The film’s storyteller, so to speak, is the pompous Professor Goodman (Andy Nyman), who hosts a show called “Psychic Cheats” and discounts stories of the supernatural. After exposing a psychic as a fake, Goodman is summoned by his idol, reformed debunker Charles Cameron (Leonard Byrne), who hands him three case files and urges him to reconsider his world view.
Professor Goodman (Andy Wyman)
Accepting the offer, Goodman first interviews Tony (Paul Whitehouse), a former night watchman of an asylum who is haunted by what he saw one shift. This first story is a slow burn, one that relies on elements of a traditional ghost story, including late night bumps and sounds, shadows, and a gradual build-up to Tony’s encounter of a creepy ghost girl.
Tony’s character is one of the most interesting. In the story’s wrap-around, he expresses disdain towards Goodman and mocks his professor title. He also mentions that he’s been jobless, due to immigration, and eventually, he confesses that he’s suffered personal tragedy. Rather than really listen to Tony, Goodman is quick to discount his experience and blame it on his personal grief and unstable life.
The second story, “Simon Rifkind,” is similar to the first tale, meaning that it takes its time building to its final scare. Simon (Alex Lawther) claims to have seen an apparition late one night while driving home from a party. Simon’s performance makes up for the generally weak story, especially when he cries into a crumbled tissue and tells Goodman that he doesn’t want people to think there’s anything wrong with him. The final tale, “Mike Priddle,” is generally subdued and focuses on a rather mild poltergeist that knocks over knick-knacks in Priddle’s (Martin Freeman) home.

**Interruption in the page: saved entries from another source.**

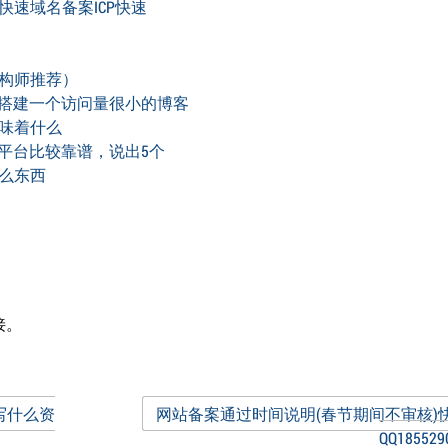
快速域名备案ICP快速
架构师推荐）
，搭建一个访问量很小的博客
味着什么
外汇平台比较靠谱，说出5个
么东西
接。
写什么资
网站备案通过时间说明(春节期间不审核)
QQ185529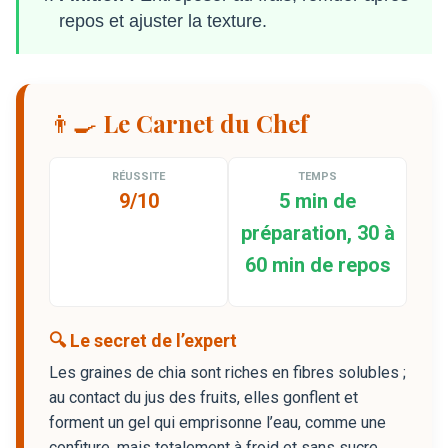
repos et ajuster la texture.
👨‍🍳 Le Carnet du Chef
RÉUSSITE
TEMPS
9/10
5 min de
préparation, 30 à
60 min de repos
🔍 Le secret de l’expert
Les graines de chia sont riches en fibres solubles ;
au contact du jus des fruits, elles gonflent et
forment un gel qui emprisonne l’eau, comme une
confiture, mais totalement à froid et sans sucre.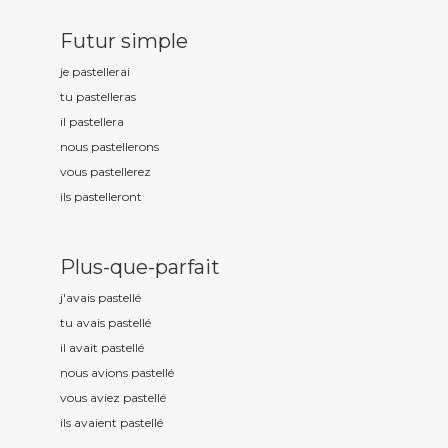
Futur simple
je pastell
erai
tu pastell
eras
il pastell
era
nous pastell
erons
vous pastell
erez
ils pastell
eront
Plus-que-parfait
j'avais pastell
é
tu avais pastell
é
il avait pastell
é
nous avions pastell
é
vous aviez pastell
é
ils avaient pastell
é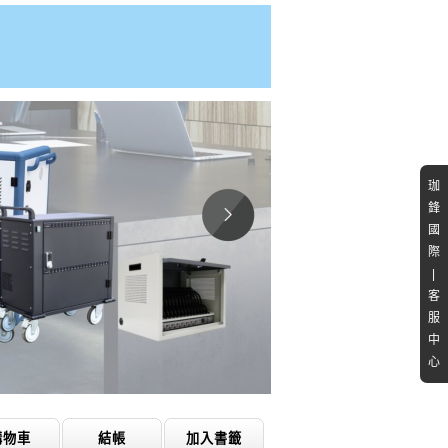
珈
鋒
國
際
|
客
服
中
心
購物車
結帳
加入書籤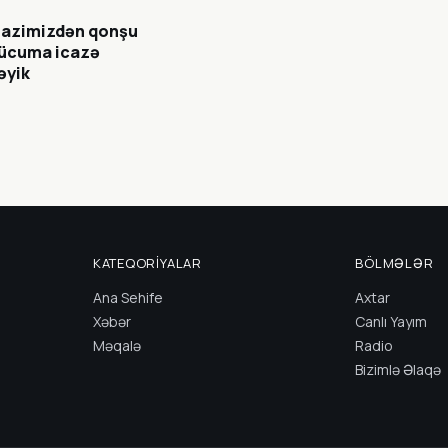
ərazimizdən qonşu
hücuma icazə
əyik
KATEQORIYALAR
BÖLMƏLƏR
Ana Sehife
Axtar
Xəbər
Canlı Yayım
Məqalə
Radio
Bizimlə Əlaqə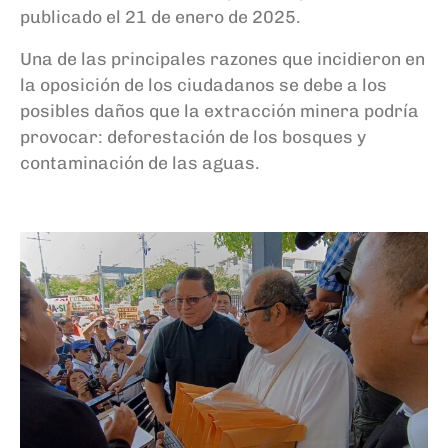
publicado el 21 de enero de 2025.
Una de las principales razones que incidieron en
la oposición de los ciudadanos se debe a los
posibles daños que la extracción minera podría
provocar: deforestación de los bosques y
contaminación de las aguas.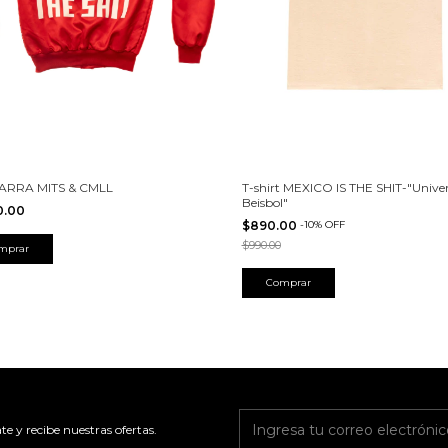
RRA MITS & CMLL
T-shirt MEXICO IS THE SHIT-"Univer
Beisbol"
0.00
$890.00
-
10
%
OFF
$990.00
mprar
Comprar
te y recibe nuestras ofertas.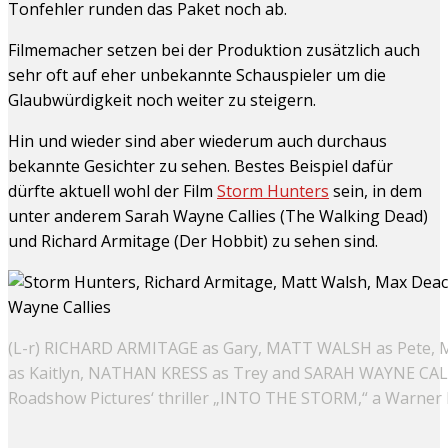
Tonfehler runden das Paket noch ab.
Filmemacher setzen bei der Produktion zusätzlich auch
sehr oft auf eher unbekannte Schauspieler um die
Glaubwürdigkeit noch weiter zu steigern.
Hin und wieder sind aber wiederum auch durchaus
bekannte Gesichter zu sehen. Bestes Beispiel dafür
dürfte aktuell wohl der Film
Storm Hunters
sein, in dem
unter anderem Sarah Wayne Callies (The Walking Dead)
und Richard Armitage (Der Hobbit) zu sehen sind.
(L-r) RICHARD ARMITAGE as Gary, MATT WALSH as Pete
as Kaitlyn, NATHAN KRESS as Trey and SARAH WAYNE CALLIE
Roadshow Pictures‘ thriller „INTO THE STORM,“ a Warner B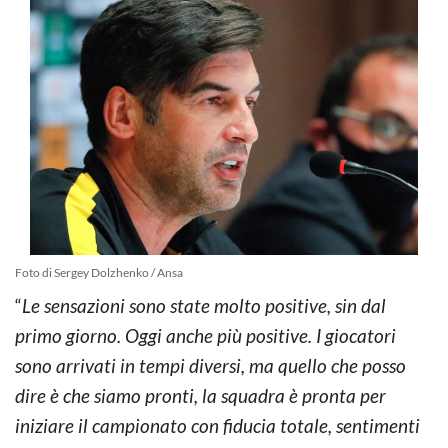
Foto di Sergey Dolzhenko / Ansa
“
Le sensazioni sono state molto positive, sin dal
primo giorno. Oggi anche più positive. I giocatori
sono arrivati in tempi diversi, ma quello che posso
dire è che siamo pronti, la squadra è pronta per
iniziare il campionato con fiducia totale, sentimenti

The story concludes with an unsatisfying jump scare.
The three stories, overall, are mild and it’s the in-between that’s the most interesting, the blurring of reality with the supernatural. After the first tale, Goodman interviews Tony’s priest, who tells him, “How unfashionable it has become to believe in anything other than our personal gains.” This is a personal jab at Goodman who makes a living tearing apart people’s beliefs that can’t be reduced to quantifiable evidence.
The conclusion of the film takes a reality-bending turn, and we’re suddenly thrust into Goodman’s past, presented with a childhood memory of bullies who tormented him and called him “Jew face” before inflicting even worse torment upon another child who they lure into a cave and leave for dead. At its core, Ghost Stories poses questions about reality, while relying on one key element of traditional Gothic literature: the past’s influence on the present. Goodman is haunted by his childhood memory and the boy left for dead in the cave, and as a result, he spends his life denying that the supernatural can be plausible or even that the past can have serious baring on our present actions.
The film’s wrap-around is its real strength, specifically when Goodman’s cocksure reasoning is challenged. The three tales aren’t that scary. Rather, they serve and advance the interspersed, more interesting narrative surrounding Goodman’s beliefs. Unlike other anthology films, such as Creepshow, The ABC’s of Death, and Tales from the Darkside, Ghost Stories makes its storyteller the real focus, and his journey should be considered the fourth tale. It is the most engaging and most substantive aspect of the film.